Tag Archives: Trump Administration

Sense or Ship

I can tell I’ve been too busy when I haven’t planned for Banned Book Week. A kind of unofficial holiday since, well, it’s about banned things, the point of this observation is that we should be free to read. A fairly large portion of the fiction I read anyway, at one point or another, ends up on the banned list. Not surprisingly, most banned books have diversity content—racial or sexual minorities portrayed in sympathetic ways. Trump has shown us clearly how dangerous such thinking can be. It’s well known that such perspectives are allied with some evangelical Christian interests, or, perhaps I should say, lack of tolerance. There are lots of ways of looking at the world out there, and many of them aren’t evil. I should’ve planned ahead.

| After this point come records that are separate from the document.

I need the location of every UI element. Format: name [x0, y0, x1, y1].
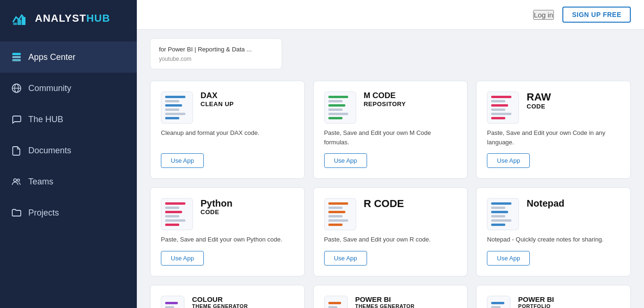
- app-title-block: R CODE: [364, 198, 457, 209]
- sidebar-item-the-hub[interactable]: The HUB: [0, 104, 137, 135]
- app-title: Notepad: [527, 198, 620, 208]
- chat-icon: [11, 114, 22, 125]
- app-title-block: Notepad: [527, 198, 620, 208]
- layers-icon: [11, 52, 22, 62]
- use-app-button-python[interactable]: Use App: [161, 251, 204, 266]
- svg-rect-1: [13, 23, 17, 25]
- sidebar-nav: Apps Center Community The HUB Documents: [0, 42, 137, 228]
- signup-button[interactable]: SIGN UP FREE: [562, 7, 631, 23]
- sidebar-item-the-hub-label: The HUB: [28, 115, 63, 125]
- app-subtitle: CODE: [201, 208, 294, 216]
- app-title-block: COLOUR THEME GENERATOR: [192, 296, 294, 308]
- app-card-m-code: M CODE REPOSITORY Paste, Save and Edit y…: [313, 81, 468, 179]
- app-thumbnail-colour: [161, 296, 184, 308]
- app-title: POWER BI: [355, 296, 457, 304]
- use-app-button-dax[interactable]: Use App: [161, 153, 204, 168]
- sidebar-item-apps-center-label: Apps Center: [28, 52, 75, 62]
- svg-rect-4: [12, 53, 21, 55]
- svg-point-11: [17, 179, 20, 182]
- sidebar-item-documents[interactable]: Documents: [0, 135, 137, 166]
- logo-area: ANALYSTHUB: [0, 0, 137, 37]
- cards-area: for Power BI | Reporting & Data ... yout…: [137, 30, 644, 308]
- login-button[interactable]: Log in: [533, 10, 554, 20]
- app-title-block: POWER BI THEMES GENERATOR: [355, 296, 457, 308]
- app-card-rcode: R CODE Paste, Save and Edit your own R c…: [313, 187, 468, 276]
- app-cards-row1: DAX CLEAN UP Cleanup and format your DAX…: [150, 81, 631, 179]
- app-subtitle: CLEAN UP: [201, 100, 294, 108]
- main-content: Log in SIGN UP FREE for Power BI | Repor…: [137, 0, 644, 308]
- app-subtitle: THEME GENERATOR: [192, 303, 294, 308]
- app-title: DAX: [201, 92, 294, 100]
- sidebar-item-apps-center[interactable]: Apps Center: [0, 42, 137, 73]
- app-thumbnail-rcode: [324, 198, 356, 230]
- app-title-block: POWER BI PORTFOLIO Share Pictures: [518, 296, 620, 308]
- people-icon: [11, 176, 22, 187]
- app-desc: Paste, Save and Edit your own M Code for…: [324, 128, 457, 147]
- doc-icon: [11, 145, 22, 156]
- app-title-block: Python CODE: [201, 198, 294, 216]
- app-thumbnail-pbi-portfolio: [487, 296, 510, 308]
- app-card-header: Python CODE: [161, 198, 294, 230]
- use-app-button-notepad[interactable]: Use App: [487, 251, 530, 266]
- sidebar-item-teams[interactable]: Teams: [0, 166, 137, 197]
- app-card-header: RAW CODE: [487, 92, 620, 124]
- app-desc: Notepad - Quickly create notes for shari…: [487, 235, 620, 244]
- sidebar-item-teams-label: Teams: [28, 177, 53, 187]
- app-thumbnail-dax: [161, 92, 193, 124]
- app-desc: Paste, Save and Edit your own Python cod…: [161, 235, 294, 244]
- app-title-block: DAX CLEAN UP: [201, 92, 294, 108]
- app-card-header: DAX CLEAN UP: [161, 92, 294, 124]
- app-title-block: RAW CODE: [527, 92, 620, 110]
- app-card-colour-theme: COLOUR THEME GENERATOR Create beautiful: [150, 285, 305, 308]
- sidebar-item-community[interactable]: Community: [0, 73, 137, 104]
- svg-rect-5: [12, 56, 21, 58]
- app-desc: Paste, Save and Edit your own Code in an…: [487, 128, 620, 147]
- sidebar-item-community-label: Community: [28, 83, 71, 93]
- app-card-powerbi-themes: POWER BI THEMES GENERATOR: [313, 285, 468, 308]
- sidebar-item-documents-label: Documents: [28, 146, 71, 156]
- app-title: POWER BI: [518, 296, 620, 304]
- app-desc: Cleanup and format your DAX code.: [161, 128, 294, 147]
- app-card-python: Python CODE Paste, Save and Edit your ow…: [150, 187, 305, 276]
- svg-rect-6: [12, 59, 21, 61]
- app-card-header: POWER BI THEMES GENERATOR: [324, 296, 457, 308]
- svg-point-10: [14, 179, 17, 182]
- svg-rect-2: [17, 20, 21, 25]
- app-card-header: COLOUR THEME GENERATOR: [161, 296, 294, 308]
- use-app-button-rcode[interactable]: Use App: [324, 251, 367, 266]
- sidebar: ANALYSTHUB Apps Center Community The HUB: [0, 0, 137, 308]
- app-subtitle: THEMES GENERATOR: [355, 303, 457, 308]
- app-desc: Paste, Save and Edit your own R code.: [324, 235, 457, 244]
- sidebar-item-projects-label: Projects: [28, 208, 59, 218]
- app-title: R CODE: [364, 198, 457, 209]
- app-card-powerbi-portfolio: POWER BI PORTFOLIO Share Pictures: [476, 285, 631, 308]
- app-subtitle: CODE: [527, 103, 620, 110]
- app-title: RAW: [527, 92, 620, 103]
- app-title: COLOUR: [192, 296, 294, 304]
- app-subtitle: REPOSITORY: [364, 100, 457, 108]
- app-thumbnail-python: [161, 198, 193, 230]
- app-thumbnail-mcode: [324, 92, 356, 124]
- app-cards-row2: Python CODE Paste, Save and Edit your ow…: [150, 187, 631, 276]
- svg-rect-3: [22, 17, 25, 25]
- yt-preview-card: for Power BI | Reporting & Data ... yout…: [150, 38, 282, 69]
- sidebar-item-projects[interactable]: Projects: [0, 197, 137, 228]
- yt-url: youtube.com: [159, 56, 273, 62]
- app-card-header: POWER BI PORTFOLIO Share Pictures: [487, 296, 620, 308]
- use-app-button-mcode[interactable]: Use App: [324, 153, 367, 168]
- globe-icon: [11, 83, 22, 93]
- logo-text: ANALYSTHUB: [35, 12, 110, 25]
- app-card-notepad: Notepad Notepad - Quickly create notes f…: [476, 187, 631, 276]
- app-card-header: R CODE: [324, 198, 457, 230]
- app-card-dax-cleanup: DAX CLEAN UP Cleanup and format your DAX…: [150, 81, 305, 179]
- app-card-header: M CODE REPOSITORY: [324, 92, 457, 124]
- app-cards-row3: COLOUR THEME GENERATOR Create beautiful …: [150, 285, 631, 308]
- app-thumbnail-notepad: [487, 198, 519, 230]
- app-thumbnail-pbi-themes: [324, 296, 348, 308]
- folder-icon: [11, 208, 22, 218]
- yt-title: for Power BI | Reporting & Data ...: [159, 45, 273, 54]
- use-app-button-rawcode[interactable]: Use App: [487, 153, 530, 168]
- topbar: Log in SIGN UP FREE: [137, 0, 644, 30]
- app-thumbnail-rawcode: [487, 92, 519, 124]
- app-subtitle: PORTFOLIO: [518, 303, 620, 308]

Censorship implies a certain arrogance. One way of looking at things is right and all others are wrong. Although we all know that any logical system runs up against its limits (we call them paradoxes) we’re reluctant to let go of that which we suppose, with or without justification, to be right. Banning is an effort to control minds. It’s no coincidence that many of the titles on banned and challenged lists are intended for younger readers. Those who favor censorship want to close the eyes of the young and pretend the real world will just go away. Yes, many of the banned books are fiction, but fiction tells us truths. Those who ban books are uncomfortable with such truths. That’s not to say all literature is created equal, or that all banned books are great literature. As someone who writes fiction, though, I can attest how difficult it is to get it published. That in itself tells us something.

It’s banned book week and here I am without a banned book to read. I’ve got some ideas, of course. My wife and I both take on book reading challenges each year. One of this year’s books (at least) was a banned title, but one that I read too far in advance. Besides, although we have too many books in our apartment already, I used Banned Book Week as an allowance to go to the bookstore. What better way to fight literary fascism than to buy a book? The problem is deciding which one. The lists are long and grow longer each year. Intolerance, it seems, knows no limits. I’m about to do my civic duty for this time of year. I’m about to go to a bookstore and buy a banned book.

Overlooked Scripture

In this great Trump Tower of capitalism in which we all live, I often wonder about the overlooked Bible. Fundamentalist Trump supporters certainly know how to thump it, but do they know how to read it? This thought occurred to me as I was rereading the story of Ananias and Sapphira in Acts 5 recently. The narrative isn’t hidden or obscure. Here’s how it goes: the earliest Christians were communists. Literally. Peter himself was involved. After Jesus’ ascension, his followers pooled their resources and divided them up by how much each person needed. Ananias and Sapphira, a husband and wife duo, sold their property and presented the money to Peter and the collective. They held a little back, though, just in case. The result? Peter saw through the lie and they died instantly. The point was pretty clear—Christians don’t hold anything back for themselves. They live communally.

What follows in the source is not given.